Outreach to Agencies. At least once a year we reach out to agencies to determine the extent to which they have implemented our recommendations and if benefits can be attributed to our work. Throughout this process, our leadership works with agency officials to bring attention to our recommendations. Our analysts also update the status of recommendations when conducting related work on a particular topic.
Report on Recommendation Status. Updates to recommendations are posted to a public database (Recommendations Database | U.S. GAO), which Congress can use to prepare for oversight hearings and budget deliberations. In addition, we update the status of recommendations when preparing testimony for Congress and as part of ongoing related work. Continued attention to recommendations is important because failure to implement our prior recommendations is often a major factor that leads to issues escalating to the point where they become high-risk.
Reporting on Open Recommendations
In addition to these processes, we highlight critical unimplemented recommendations that we believe warrant attention by Congress and agencies in our signature reports, including our biennial high-risk report, our annual fragmentation, overlap, and duplication and fiscal health reports, and in priority recommendation letters to agency heads.
High-Risk Report. We issue biennial reports updating our High-Risk List, which identifies government operations with vulnerabilities to fraud, waste, abuse, and mismanagement, or in need of transformation. We meet regularly with the Office of Management and Budget and agency Chief Financial Officers to discuss progress agencies are making to address these high-risk issues. Most recently, in April 2023, we reported that agencies need to address hundreds of our open recommendations to bring about lasting solutions to 37 high-risk areas, and that legislation is needed in some cases.(1)
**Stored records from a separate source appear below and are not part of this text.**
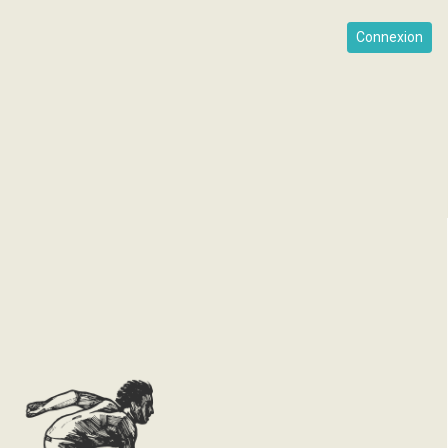
Connexion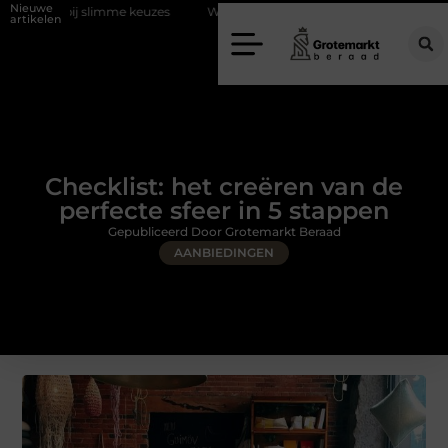
Nieuwe
me keuzes
Waarom kiezen voor een rijschool in Utrecht?
Duurzaa
artikelen
Checklist: het creëren van de
perfecte sfeer in 5 stappen
Gepubliceerd Door Grotemarkt Beraad
AANBIEDINGEN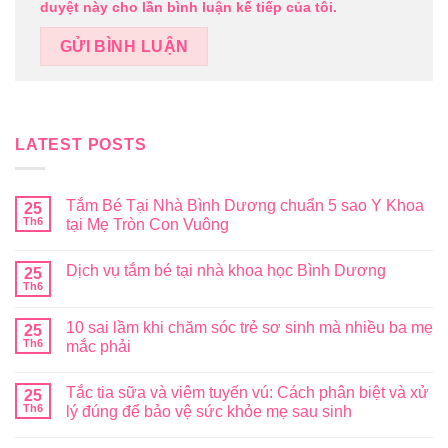
duyệt này cho lần bình luận kế tiếp của tôi.
LATEST POSTS
Tắm Bé Tại Nhà Bình Dương chuẩn 5 sao Y Khoa
25
Th6
tại Mẹ Tròn Con Vuông
Dịch vụ tắm bé tại nhà khoa học Bình Dương
25
Th6
10 sai lầm khi chăm sóc trẻ sơ sinh mà nhiều ba mẹ
25
Th6
mắc phải
Tắc tia sữa và viêm tuyến vú: Cách phân biệt và xử
25
Th6
lý đúng để bảo vệ sức khỏe mẹ sau sinh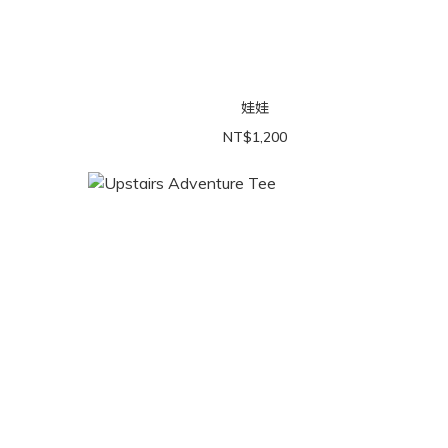
娃娃
NT$1,200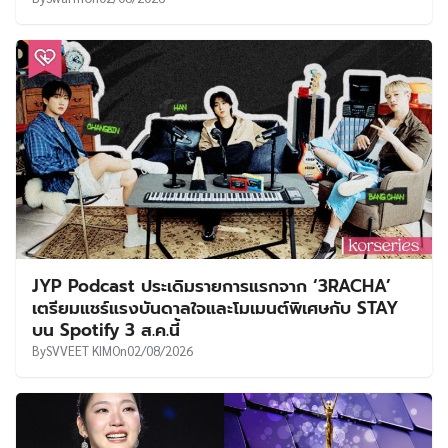
JYP Podcast ประเดิมรายการแรกจาก ‘3RACHA’
เตรียมแชร์แรงบันดาลใจและโมเมนต์พิเศษกับ STAY
บน Spotify 3 ส.ค.นี้
By
SVVEET KIM
On
02/08/2026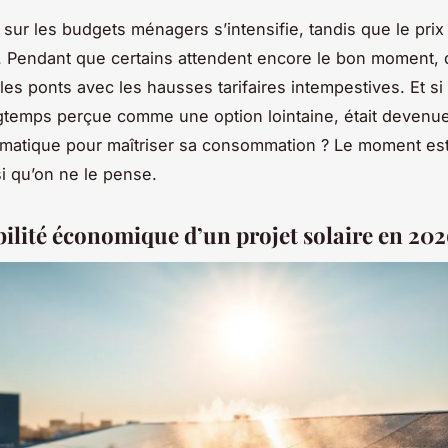
 sur les budgets ménagers s’intensifie, tandis que le prix
. Pendant que certains attendent encore le bon moment, d
les ponts avec les hausses tarifaires intempestives. Et si 
ngtemps perçue comme une option lointaine, était devenue
gmatique pour maîtriser sa consommation ? Le moment est
i qu’on ne le pense.
bilité économique d’un projet solaire en 20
Fragmentation, Overlap, and Duplication Report. Each year we report on opportunities for agencies and Congress to reduce fragmentation, overlap, and duplication in federal programs, including options for agencies to save money and increase revenue. As of April 2023, Congress and agencies had fully or partially addressed 1,383 (73 percent) of the 1,885 matters and recommendations; of these, they had fully addressed 1,239 and partially addressed 144.(2)
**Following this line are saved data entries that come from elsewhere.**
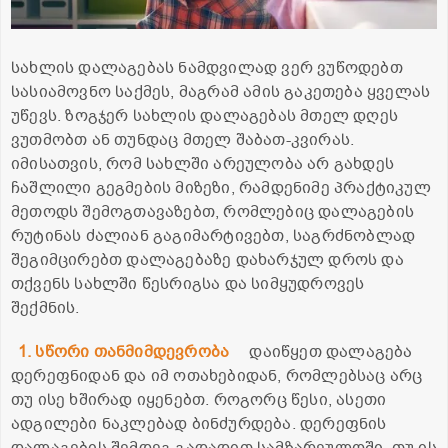
სახლის დალაგებას ნამდვილად ვერ ვუწოდებთ
სასიამოვნო საქმეს, მაგრამ ამის გაკეთება ყველას
უწევს. ზოგჯერ სახლის დალაგებას მთელ დღეს
ვუთმობთ ან თუნდაც მთელ შაბათ-კვირას.
იმისათვის, რომ სახლში არეულობა არ გახდეს
ჩაშლილი გეგმების მიზეზი, რამდენიმე პრაქტიკულ
მეთოდს შემოგთავაზებთ, რომლებიც დალაგების
რუტინას ძალიან გაგიმარტივებთ, საგრძნობლად
შეგიმცირებთ დალაგებაზე დახარჯულ დროს და
თქვენს სახლში წესრიგსა და სიმყუდროვეს
შექმნის.
1. სწორი თანმიმდევრობა
დაიწყეთ დალაგება
დერეფნიდან და იმ ოთახებიდან, რომლებსაც არც
თუ ისე ხშირად იყენებთ. როგორც წესი, ასეთი
ადგილები ნაკლებად ბინძურდება. დერეფნის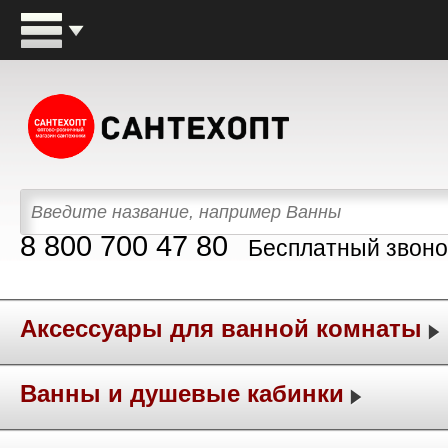
8 800 700 47 80
Бесплатный звоно
Аксессуары для ванной комнаты
Ванны и душевые кабинки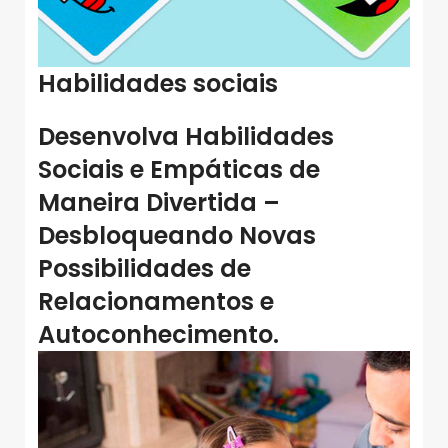
Habilidades sociais
Desenvolva
Habilidades
Sociais
e Empáticas de
Maneira Divertida –
Desbloqueando Novas
Possibilidades de
Relacionamentos e
Autoconhecimento.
Fiscal Health Report. Each year, we issue an annual fiscal health report that examines the current fiscal condition of the federal government and its future fiscal path, absent policy changes in revenue and program spending. We have previously reported that the nation is on an unsustainable fiscal path caused by a structural imbalance between spending and revenue.(3) Implementing our recommendations can help reduce the deficit, though these actions alone are not sufficient to address the nation’s serious fiscal imbalance. Since 2017, we have suggested that Congress develop a plan to place the government on a sustainable long-term fiscal path—where government spending and revenue result in a stable or declining ratio of debt held by the public to GDP over the long term.
Priority recommendation Letters. Since 2015, we have sent annual priority recommendation letters to heads of departments or agencies highlighting recommendations that could save large amounts of money; improve congressional or executive branch decision-making on major issues; eliminate mismanagement, fraud, and abuse; or ensure that programs comply with laws and that funds are spent legally.(4) These letters do not include all our open recommendations but highlight recommendations that we believe warrant priority attention from agency heads.
As the fiscal pressures facing government continue, so too does the need for Congress and agencies to improve the efficiency and effectiveness of government programs and activities. Our recommendations provide a significant opportunity to improve the government’s fiscal position, better serve the public, and make government programs more efficient and effective.